### ABOUT THIS EXERCISE
Line count for "México": tally the lines of the records below that contain it, and give only that number.

[Dataset entries]
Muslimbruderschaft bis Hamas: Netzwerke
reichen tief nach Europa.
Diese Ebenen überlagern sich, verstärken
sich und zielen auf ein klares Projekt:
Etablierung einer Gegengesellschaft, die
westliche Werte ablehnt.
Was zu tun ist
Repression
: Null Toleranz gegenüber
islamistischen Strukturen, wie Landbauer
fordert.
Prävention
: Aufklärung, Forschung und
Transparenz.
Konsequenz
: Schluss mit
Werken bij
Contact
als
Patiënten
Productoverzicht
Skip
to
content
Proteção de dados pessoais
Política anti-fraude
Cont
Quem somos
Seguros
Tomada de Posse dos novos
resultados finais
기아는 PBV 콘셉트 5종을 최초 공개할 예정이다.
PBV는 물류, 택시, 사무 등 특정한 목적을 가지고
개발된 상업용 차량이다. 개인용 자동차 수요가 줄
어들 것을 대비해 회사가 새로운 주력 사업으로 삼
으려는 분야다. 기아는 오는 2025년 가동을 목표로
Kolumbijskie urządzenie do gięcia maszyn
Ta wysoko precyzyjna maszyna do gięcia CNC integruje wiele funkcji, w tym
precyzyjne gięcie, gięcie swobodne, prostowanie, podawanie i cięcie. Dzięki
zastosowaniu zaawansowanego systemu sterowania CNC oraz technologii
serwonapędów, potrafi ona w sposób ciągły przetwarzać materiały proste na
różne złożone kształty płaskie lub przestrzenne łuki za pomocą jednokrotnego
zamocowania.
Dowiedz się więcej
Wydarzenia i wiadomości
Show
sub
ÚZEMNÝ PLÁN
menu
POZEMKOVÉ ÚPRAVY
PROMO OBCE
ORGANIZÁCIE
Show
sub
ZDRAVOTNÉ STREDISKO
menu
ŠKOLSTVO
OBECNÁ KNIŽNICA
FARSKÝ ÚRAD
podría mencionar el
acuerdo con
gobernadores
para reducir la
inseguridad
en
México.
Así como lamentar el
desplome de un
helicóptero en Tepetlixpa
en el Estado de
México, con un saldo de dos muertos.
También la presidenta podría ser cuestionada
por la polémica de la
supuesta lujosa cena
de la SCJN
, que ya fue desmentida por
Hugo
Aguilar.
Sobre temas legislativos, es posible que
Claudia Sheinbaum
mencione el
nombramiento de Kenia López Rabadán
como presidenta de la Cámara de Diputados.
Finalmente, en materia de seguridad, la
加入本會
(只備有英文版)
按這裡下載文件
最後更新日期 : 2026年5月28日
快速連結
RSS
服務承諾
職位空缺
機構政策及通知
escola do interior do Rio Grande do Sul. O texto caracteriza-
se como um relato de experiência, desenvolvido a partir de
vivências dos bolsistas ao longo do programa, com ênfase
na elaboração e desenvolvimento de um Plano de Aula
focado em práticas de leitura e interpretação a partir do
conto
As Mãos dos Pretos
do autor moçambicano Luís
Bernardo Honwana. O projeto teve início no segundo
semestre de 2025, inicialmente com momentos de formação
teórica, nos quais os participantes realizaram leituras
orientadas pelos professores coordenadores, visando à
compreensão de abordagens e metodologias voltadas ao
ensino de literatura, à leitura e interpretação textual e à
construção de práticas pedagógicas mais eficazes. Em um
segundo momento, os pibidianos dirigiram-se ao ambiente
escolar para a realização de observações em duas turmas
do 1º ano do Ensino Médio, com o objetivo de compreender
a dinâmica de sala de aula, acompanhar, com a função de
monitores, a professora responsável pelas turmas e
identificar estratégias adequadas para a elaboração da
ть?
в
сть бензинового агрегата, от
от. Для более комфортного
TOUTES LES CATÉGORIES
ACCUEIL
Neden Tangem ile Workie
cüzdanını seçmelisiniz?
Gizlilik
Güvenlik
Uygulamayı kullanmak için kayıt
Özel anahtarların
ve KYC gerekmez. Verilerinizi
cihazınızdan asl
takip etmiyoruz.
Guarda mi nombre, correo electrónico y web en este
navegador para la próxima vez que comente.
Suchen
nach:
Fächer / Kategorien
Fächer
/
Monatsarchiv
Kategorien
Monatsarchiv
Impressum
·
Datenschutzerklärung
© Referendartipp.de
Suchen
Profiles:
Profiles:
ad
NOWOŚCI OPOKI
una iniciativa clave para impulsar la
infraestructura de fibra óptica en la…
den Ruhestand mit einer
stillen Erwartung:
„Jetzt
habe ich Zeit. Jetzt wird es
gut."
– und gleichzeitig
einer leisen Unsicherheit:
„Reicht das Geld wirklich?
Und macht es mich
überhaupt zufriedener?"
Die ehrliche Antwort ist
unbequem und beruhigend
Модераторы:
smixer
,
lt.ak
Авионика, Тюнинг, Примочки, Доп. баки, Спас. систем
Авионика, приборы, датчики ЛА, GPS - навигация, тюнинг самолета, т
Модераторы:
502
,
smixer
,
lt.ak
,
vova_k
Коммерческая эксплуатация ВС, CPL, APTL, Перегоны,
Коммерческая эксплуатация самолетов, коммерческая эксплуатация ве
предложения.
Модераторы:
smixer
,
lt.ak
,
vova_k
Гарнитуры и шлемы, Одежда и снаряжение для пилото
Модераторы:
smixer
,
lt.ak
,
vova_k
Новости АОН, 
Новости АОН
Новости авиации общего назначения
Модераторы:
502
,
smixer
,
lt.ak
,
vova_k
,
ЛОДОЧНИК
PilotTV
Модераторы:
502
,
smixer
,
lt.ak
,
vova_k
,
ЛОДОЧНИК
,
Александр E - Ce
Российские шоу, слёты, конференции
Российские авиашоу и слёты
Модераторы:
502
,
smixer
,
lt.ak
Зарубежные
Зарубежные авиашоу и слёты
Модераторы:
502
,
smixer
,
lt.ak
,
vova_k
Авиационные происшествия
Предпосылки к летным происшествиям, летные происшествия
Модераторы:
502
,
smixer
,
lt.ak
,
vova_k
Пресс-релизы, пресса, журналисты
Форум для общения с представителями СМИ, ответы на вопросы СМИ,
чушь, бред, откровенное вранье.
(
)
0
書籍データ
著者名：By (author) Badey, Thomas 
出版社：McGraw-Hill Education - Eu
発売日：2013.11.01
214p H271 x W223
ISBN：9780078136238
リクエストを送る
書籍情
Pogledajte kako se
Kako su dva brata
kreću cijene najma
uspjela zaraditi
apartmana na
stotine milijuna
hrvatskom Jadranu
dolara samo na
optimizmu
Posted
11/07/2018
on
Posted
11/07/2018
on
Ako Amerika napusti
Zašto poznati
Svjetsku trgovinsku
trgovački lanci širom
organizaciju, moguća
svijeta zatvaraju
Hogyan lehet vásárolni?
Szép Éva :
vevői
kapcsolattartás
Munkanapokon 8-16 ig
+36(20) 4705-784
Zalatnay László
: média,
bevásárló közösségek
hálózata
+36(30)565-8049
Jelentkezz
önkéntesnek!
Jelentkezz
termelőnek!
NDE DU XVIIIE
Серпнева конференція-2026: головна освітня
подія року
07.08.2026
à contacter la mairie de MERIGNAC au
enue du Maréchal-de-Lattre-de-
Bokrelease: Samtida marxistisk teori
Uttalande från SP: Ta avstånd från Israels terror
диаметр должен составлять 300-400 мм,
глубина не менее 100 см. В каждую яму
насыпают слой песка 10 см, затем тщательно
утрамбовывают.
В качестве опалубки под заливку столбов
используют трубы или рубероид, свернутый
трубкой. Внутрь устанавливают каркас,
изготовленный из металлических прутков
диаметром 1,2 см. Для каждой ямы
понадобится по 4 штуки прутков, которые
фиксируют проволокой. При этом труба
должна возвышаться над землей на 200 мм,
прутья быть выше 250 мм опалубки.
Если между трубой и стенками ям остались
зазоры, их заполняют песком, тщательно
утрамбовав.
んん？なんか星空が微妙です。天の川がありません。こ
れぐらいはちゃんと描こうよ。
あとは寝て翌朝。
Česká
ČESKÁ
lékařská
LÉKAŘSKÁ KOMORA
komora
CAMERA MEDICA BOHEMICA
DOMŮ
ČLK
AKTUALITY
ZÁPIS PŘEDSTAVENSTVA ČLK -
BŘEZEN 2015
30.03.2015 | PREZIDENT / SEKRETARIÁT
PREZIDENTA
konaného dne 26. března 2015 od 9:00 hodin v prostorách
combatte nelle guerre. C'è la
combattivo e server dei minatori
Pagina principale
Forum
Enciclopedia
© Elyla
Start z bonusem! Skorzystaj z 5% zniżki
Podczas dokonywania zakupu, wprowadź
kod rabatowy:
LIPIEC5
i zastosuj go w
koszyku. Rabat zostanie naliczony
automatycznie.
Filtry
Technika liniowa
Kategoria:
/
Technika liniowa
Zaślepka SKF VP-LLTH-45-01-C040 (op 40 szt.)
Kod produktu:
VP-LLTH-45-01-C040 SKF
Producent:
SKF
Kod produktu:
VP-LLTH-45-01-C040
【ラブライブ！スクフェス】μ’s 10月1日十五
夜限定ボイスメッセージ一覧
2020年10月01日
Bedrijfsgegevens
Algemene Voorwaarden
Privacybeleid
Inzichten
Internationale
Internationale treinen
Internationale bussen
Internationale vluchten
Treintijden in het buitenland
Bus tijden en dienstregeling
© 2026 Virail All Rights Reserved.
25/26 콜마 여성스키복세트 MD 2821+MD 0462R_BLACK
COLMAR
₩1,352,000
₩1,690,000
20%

### RESPONSE TO THE TASK
2